God’s People, part 48: The Boys

Read 1 Samuel 16:1-10

“But when David’s oldest brother, Eliab, heard David talking to the men, he was angry. ‘What are you doing around here anyway?’ he demanded. ‘What about those few sheep you’re supposed to be taking care of? I know about your pride and deceit. You just want to see the battle!’” (1 Samuel 17:28 NLT)

When we think of God’s people, we tend to think one of two things. We might think of the Israelites who were God’s “chosen people”, or we might think of specific characters in the Bible. Either way, we tend to idealize the people we are thinking about. For instance, we may think that God’s people are super faithful, holy, perform miracles and live wholly devout and righteous lives. Unfortunately, this idealism enables us to distance ourselves from being God’s people, because we feel that we fall short of those ideals. As such, I have decided to write a devotion series on specific characters in the Bible in order to show you how much these Biblical people are truly like us, and how much we are truly called to be God’s people.

HarryPotter-DursleysPart 48: The Boys. While there is not enough time, or text for that matter, for me to spend dealing with each of David’s brothers individually, we can certainly spend some time talking about them collectively. We certainly can gather the way they treated their brother just in the few verses that they show up in.

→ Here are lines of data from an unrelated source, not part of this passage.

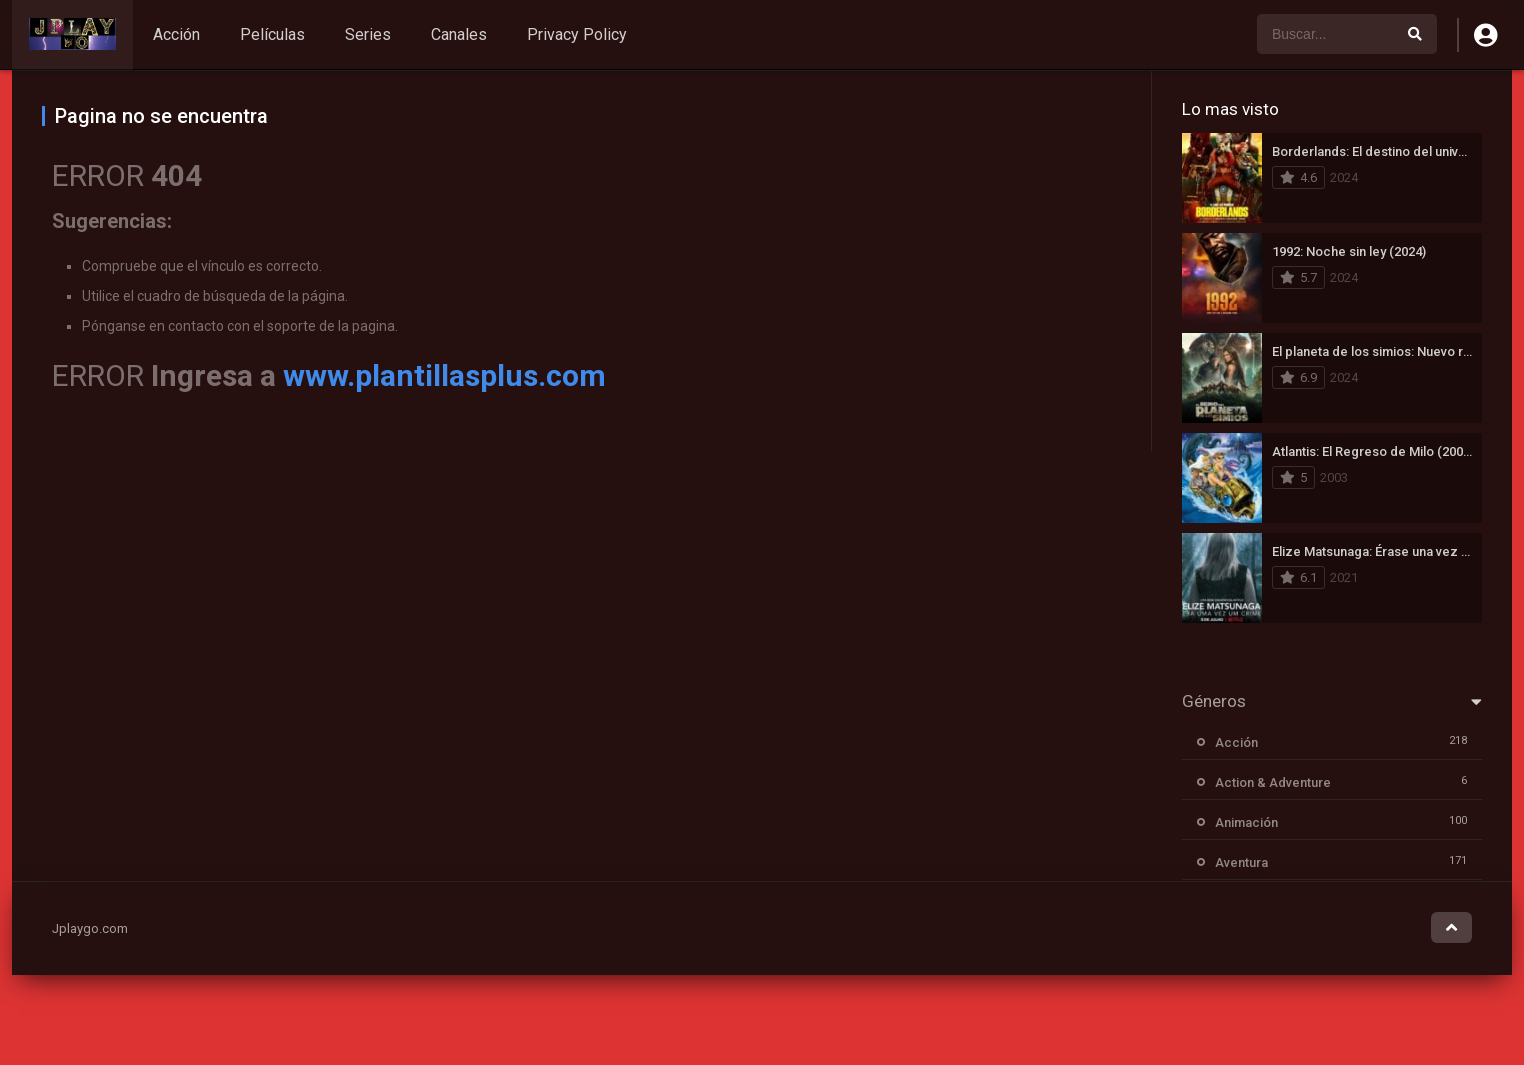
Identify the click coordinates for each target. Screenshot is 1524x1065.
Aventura (1241, 862)
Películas (272, 34)
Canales (459, 34)
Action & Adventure (1273, 782)
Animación (1246, 822)
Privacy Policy (577, 34)
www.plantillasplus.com (444, 375)
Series (368, 34)
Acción (176, 34)
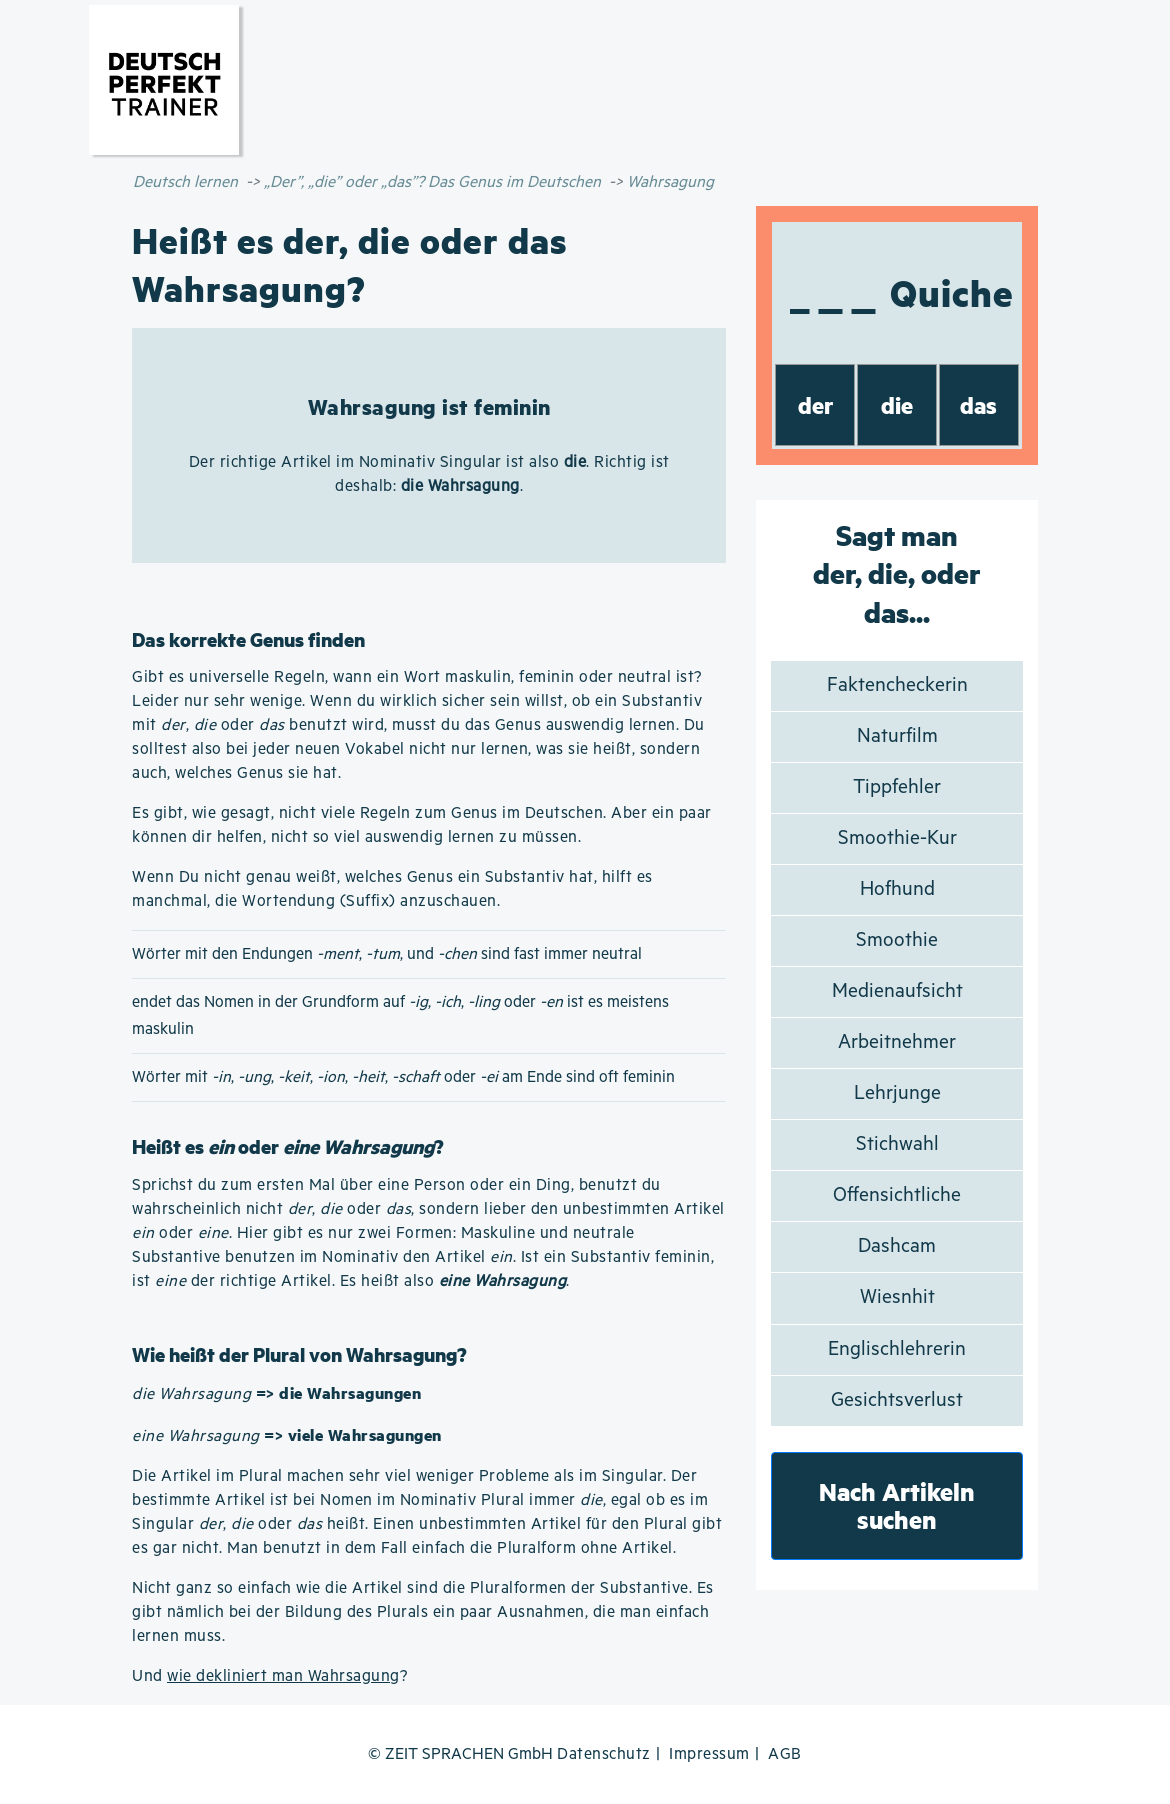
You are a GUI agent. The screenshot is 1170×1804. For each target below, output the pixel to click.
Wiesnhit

The fact of the matter is that it becomes clear that David, being the youngest, was the least privileged in his family. As the youngest, he would have only been given the scraps of the inheritance (if any at all). Chances are, with the amount of older brothers he had, David would have been on his own to make his way in the world. Certainly neither his father, Jesse, or his brothers seemed to pay him any mind. When Samuel asked to see David’s sons, Jesse brought all of them but David to the prophet.

In today’s Scripture reading, we can see that David’s brothers were no better. With his oldest brother, Eliab, being the spokesperson for the siblings, we can see the condescending (and even contentious) attitude the brothers have toward David. “What are you doing around here anyway,” Eliab demanded to know. “What about those sheep you’re supposed to be taking care of? I know about your pride and deceit. You just want to see the battle” (1 Samuel 17:28 NLT). Indeed, his brothers treated him much in the way that the Dursleys treated Harry Potter. I wouldn’t be surprised to find out that David was sleeping in a closet in the family house.

It is amazing what privilege and jealousy, when mixed together, can do to the human spirit. Jesse’s boys had a chance to take David under their wing, to be a good and encouraging influence on him, and to share with him their status as Jesse’s sons; however, the boys did the opposite of that, evidently with the blessing of their father. What a shame.

It is no wonder, then, that God passes them by as the next in line to replace the wicked and wayward King Saul. It is no wonder that Samuel says to Jesse, “The LORD has not chosen any of these…are these all the sons you have?” (1 Samuel 16:10-11 NLT). Why would God choose people who were too privileged to see that God had given them everything they have? Why would God choose people who put themselves over and above God and who would discriminate against those they perceived as “less” than them?

The challenge for us is to evaluate our own hearts? Are we privileged in ways that others aren’t? Do we get treated differently than others because of our status in society? Are we of the “privileged” skin color, age, economic status, sexual identity, and/or gender, while others in society are not? Do we cherish this privilege in ways that cause us to resist others being able to share in the benefits we have? Do we resist social change to maintain the façade that we are “better” than “those other people”?

These are not easy questions to answer, but honest answers they demand. Know this, our God is a just God. Our God is seeking those who are after God’s own heart, those who are humble before the Lord, and God humbles the proud and those who are resistant to the Holy Spirit. Will we ultimately deny and reject God’s authority, will we stand opposed to the work of the Holy Spirit by denying the righteousness (aka justice) of God? Or will we open our hearts to what God is doing in our midst and humble ourselves in righteous obedience to a most righteous, loving, and inclusive Creator God? The choice is ours.

It is better to lose everything you have to keep the balance of justice level, than to live a life of petty privilege devoid of true freedom.” – Bryant H. McGill

Lord, I acknowledge that you are just and that your Holy Spirit is seeking to bring your just Kingdom into this world, where all are treated equally and where all share in the privilege of being your beloved Creation. Amen.